(Stored records)
————
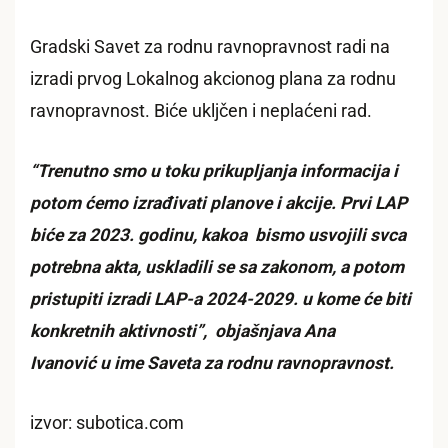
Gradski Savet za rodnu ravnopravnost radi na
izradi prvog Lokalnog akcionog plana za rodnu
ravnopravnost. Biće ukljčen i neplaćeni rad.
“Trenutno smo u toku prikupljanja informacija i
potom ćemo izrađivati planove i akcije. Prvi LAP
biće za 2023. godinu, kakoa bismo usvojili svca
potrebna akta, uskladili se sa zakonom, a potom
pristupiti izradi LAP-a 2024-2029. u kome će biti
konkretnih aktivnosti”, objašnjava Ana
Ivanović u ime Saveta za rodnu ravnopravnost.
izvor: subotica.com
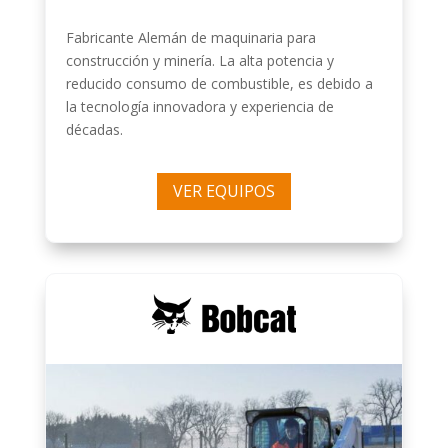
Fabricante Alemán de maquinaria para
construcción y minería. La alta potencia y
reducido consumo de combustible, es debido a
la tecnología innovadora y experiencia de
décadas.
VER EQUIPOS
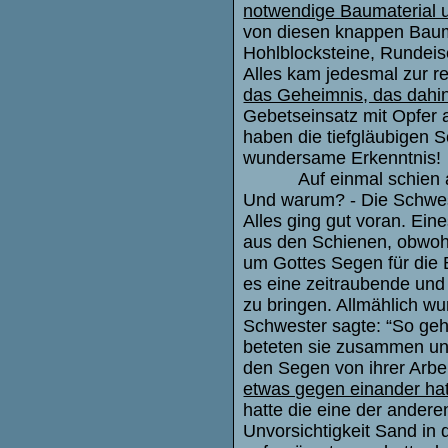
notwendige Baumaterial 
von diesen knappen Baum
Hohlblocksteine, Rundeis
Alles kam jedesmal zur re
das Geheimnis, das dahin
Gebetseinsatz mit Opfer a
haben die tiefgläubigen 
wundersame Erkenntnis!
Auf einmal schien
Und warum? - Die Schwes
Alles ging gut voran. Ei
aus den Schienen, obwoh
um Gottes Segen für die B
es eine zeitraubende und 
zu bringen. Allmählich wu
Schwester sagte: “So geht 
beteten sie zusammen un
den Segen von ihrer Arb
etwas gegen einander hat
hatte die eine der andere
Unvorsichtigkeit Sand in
————
_PROBLEM_
List each line of the entries that holds the string "rodnu".

_EXERCISE OUTPUT_
Gradski Savet za rodnu ravnopravnost radi na
izradi prvog Lokalnog akcionog plana za rodnu
Ivanović u ime Saveta za rodnu ravnopravnost.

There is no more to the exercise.